About five hundred million years ago, creatures of the ocean started venturing onto land. Evolution, through many iterations, enabled some select creatures with the unique ability to live both on land and in the water. This ability to feel native in both places was a radical breakthrough and was the key to the success of these hybrid animals. Most fish, however, still remain confined to the oceans today. No one would take a fish in an aquarium and place the aquarium in the middle of the marshes and call it adaptation or migration. It’s an uncomfortable lift-and-shift! Life (and more importantly death) has taught nature to shed fragile contraptions and favor designs that have native resiliency and efficiency built into them. It was through a series of explorations and mutations that only about 200 million years ago, the true crocodiles arrived. They have since ruled the planet and proved to be the hardiest of the large animals.

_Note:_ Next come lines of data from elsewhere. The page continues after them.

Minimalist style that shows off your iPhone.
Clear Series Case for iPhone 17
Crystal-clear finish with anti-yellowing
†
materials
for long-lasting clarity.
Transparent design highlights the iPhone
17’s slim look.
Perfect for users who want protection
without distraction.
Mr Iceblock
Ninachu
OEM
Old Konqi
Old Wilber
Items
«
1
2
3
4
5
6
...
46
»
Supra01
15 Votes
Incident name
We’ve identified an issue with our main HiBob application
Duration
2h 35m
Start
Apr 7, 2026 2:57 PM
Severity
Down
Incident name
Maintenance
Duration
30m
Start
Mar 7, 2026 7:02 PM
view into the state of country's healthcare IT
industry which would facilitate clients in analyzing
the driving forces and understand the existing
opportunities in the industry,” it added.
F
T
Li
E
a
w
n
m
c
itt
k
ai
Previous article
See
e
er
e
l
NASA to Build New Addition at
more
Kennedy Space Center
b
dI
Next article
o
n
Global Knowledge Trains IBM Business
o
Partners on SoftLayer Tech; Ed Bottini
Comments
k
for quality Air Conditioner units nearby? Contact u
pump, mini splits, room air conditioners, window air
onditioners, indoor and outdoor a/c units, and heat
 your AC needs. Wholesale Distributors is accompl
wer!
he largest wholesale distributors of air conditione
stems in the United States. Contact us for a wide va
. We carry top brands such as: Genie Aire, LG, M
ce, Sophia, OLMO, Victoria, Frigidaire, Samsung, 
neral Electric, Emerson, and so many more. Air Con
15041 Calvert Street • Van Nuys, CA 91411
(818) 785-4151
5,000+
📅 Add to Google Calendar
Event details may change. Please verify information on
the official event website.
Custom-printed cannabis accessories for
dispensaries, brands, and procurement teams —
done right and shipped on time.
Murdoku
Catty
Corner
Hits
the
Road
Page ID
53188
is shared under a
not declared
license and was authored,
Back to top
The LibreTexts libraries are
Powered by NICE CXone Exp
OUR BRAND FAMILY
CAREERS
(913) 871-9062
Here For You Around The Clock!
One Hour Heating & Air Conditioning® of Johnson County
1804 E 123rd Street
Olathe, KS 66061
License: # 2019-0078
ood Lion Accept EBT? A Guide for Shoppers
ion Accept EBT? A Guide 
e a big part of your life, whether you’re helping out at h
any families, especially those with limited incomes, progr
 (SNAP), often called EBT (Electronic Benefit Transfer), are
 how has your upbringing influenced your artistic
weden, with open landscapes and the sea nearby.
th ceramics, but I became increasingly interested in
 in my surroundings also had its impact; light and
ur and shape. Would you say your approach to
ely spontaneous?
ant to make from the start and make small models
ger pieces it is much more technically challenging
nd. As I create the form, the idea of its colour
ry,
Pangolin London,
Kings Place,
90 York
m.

In the tech industry, evolution happens, but at a much more rapid clip. About a decade ago, enterprise IT infrastructure was presented a challenge to move to the cloud, driven by the desire to reduce CapEx, increase agility and expand businesses rapidly at a global scale. A serendipitous mutation called Hyper Converged Infrastructure (HCI) happened around the same time, which brought in cloud-like features to enterprise infrastructure. The three-tier architecture, just like the fish, has not been able to survive in the cloud. Early attempts by search companies to use three-tier architectures with SAN and NAS appliances did not succeed. HCI ushered in a new cloud-like architecture in the enterprise and now, the on-premises data centers are rapidly deploying HCI. While this first transition is maturing, some of the HCI architectures are “coming out of the ocean” and forming Hybrid Clouds — some more boldly than others.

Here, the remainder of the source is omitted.